All lines in the material below that contain "quality" should be located and copied.

=== Material provided ===

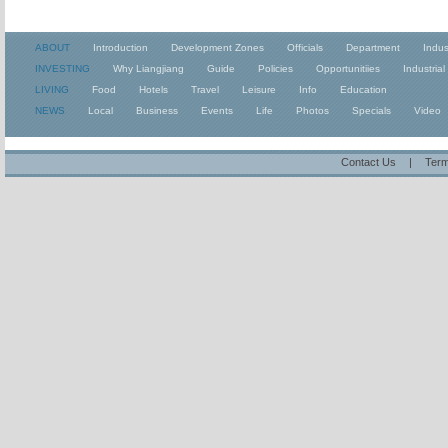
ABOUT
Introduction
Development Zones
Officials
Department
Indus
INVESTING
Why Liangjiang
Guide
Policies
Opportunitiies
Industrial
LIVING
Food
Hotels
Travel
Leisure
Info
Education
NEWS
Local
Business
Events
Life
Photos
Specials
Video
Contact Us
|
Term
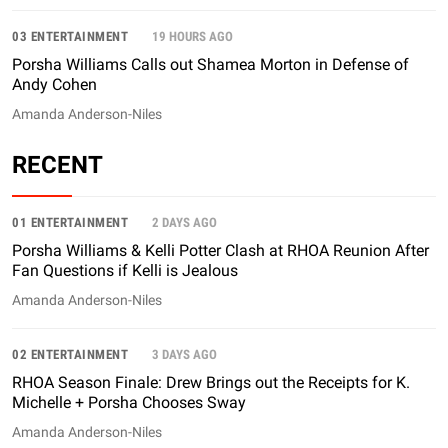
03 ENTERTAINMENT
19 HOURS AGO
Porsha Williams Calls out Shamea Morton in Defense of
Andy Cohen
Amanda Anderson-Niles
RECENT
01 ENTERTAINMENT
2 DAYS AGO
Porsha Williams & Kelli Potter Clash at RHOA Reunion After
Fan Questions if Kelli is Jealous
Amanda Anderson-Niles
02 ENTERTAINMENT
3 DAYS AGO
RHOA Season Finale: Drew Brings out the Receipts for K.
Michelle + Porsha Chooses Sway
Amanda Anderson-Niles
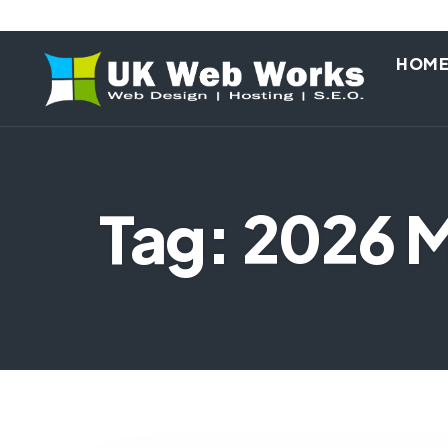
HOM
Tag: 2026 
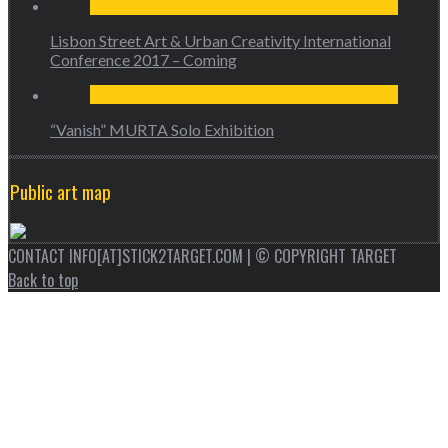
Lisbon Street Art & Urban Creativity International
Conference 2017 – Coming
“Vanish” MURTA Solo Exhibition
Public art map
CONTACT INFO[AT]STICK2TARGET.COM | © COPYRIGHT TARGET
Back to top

===
=== Material provided ===

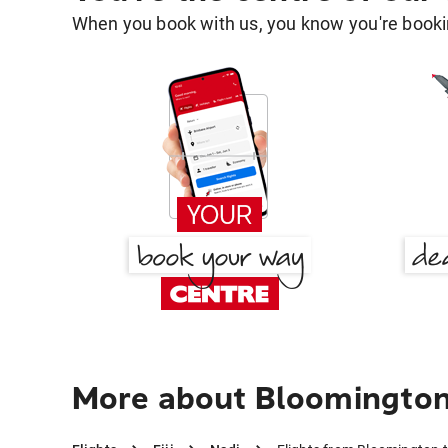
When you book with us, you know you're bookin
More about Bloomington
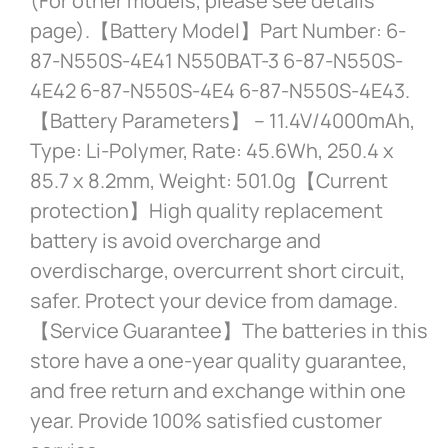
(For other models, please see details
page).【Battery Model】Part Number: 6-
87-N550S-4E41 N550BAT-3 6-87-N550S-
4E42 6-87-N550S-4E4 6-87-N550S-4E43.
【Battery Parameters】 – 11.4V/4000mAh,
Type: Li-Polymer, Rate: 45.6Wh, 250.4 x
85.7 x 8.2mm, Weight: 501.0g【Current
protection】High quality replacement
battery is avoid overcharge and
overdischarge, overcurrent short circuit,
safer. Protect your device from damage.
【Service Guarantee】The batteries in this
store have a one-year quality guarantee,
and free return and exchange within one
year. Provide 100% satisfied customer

===

Problem solution:
protection】High quality replacement
store have a one-year quality guarantee,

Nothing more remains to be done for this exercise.